Influence

The history of the religion of each individual nation or tribe largely reflects the degree of its cultural development during a certain period of its historical existence. This is quite natural, since religious beliefs and forms of worship put a certain imprint on the life of the people, their General worldview, moral concepts, etc., and on the other hand, civilization largely determines the nature of religious concepts and worship. Therefore, every nation has a complete parallelism in the course of cultural growth and religious development.

The influence of religion on all aspects of human life is so wide and deep that it is hardly possible to properly understand the life of a certain people, their moral and legal concepts, the order of their entire everyday life, and so on, if the most important basis of their entire life – religion-is not understood. During the past millennia of its historical life, humanity, with only a few exceptions, was guided, and still is guided in its life mainly by the foundations of religions. The eternal questions about God, the world, and man, over which people will never cease to think, for the vast, terribly overwhelming majority have always found their solution in religion alone, so that it imparted to the lives of even uncultured people a certain meaningfulness and intelligence. We can say that religion for the majority of people replaced and replaces science, philosophy, morality, and art. Not being able to explain to themselves the phenomena of nature by the action of natural forces and laws, most are satisfied with reducing these phenomena to the will and action of a deity or mysterious spirits; for him there is nothing incomprehensible in the change of times, or in thunder and lightning, or in a devastating earthquake, because through the assumption of the action of the Almighty divine will, all these phenomena receive for him a sufficient causal explanation and become from his point of view more or less understandable.

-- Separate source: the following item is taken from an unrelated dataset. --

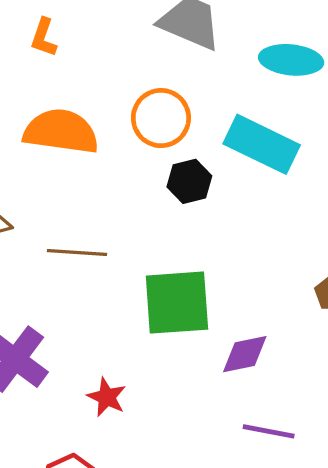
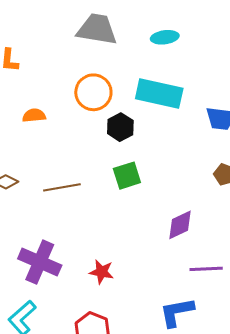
cyan ellipse: (291, 60) -> (165, 37), size x0.7
orange semicircle: (61, 132) -> (34, 115), size x0.5
green square: (177, 303) -> (127, 176), moved, size x0.6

As for the moral life, in this respect humanity has always been guided mainly by the requirements and precepts of religion; from it it has always derived the concept of good and evil, of its family and social duties, and so on, so that the violation of the moral law has always been considered not only as a Vice and a crime, but also as a sin, i.e. as a violation of the divine will. In modern times, there have often been attempts to free morality from religious influence and build it on other, purely scientific or philosophical principles, but even hitherto even the intelligent strata of society continue to be guided in life mainly by the moral foundations that are given in Christianity.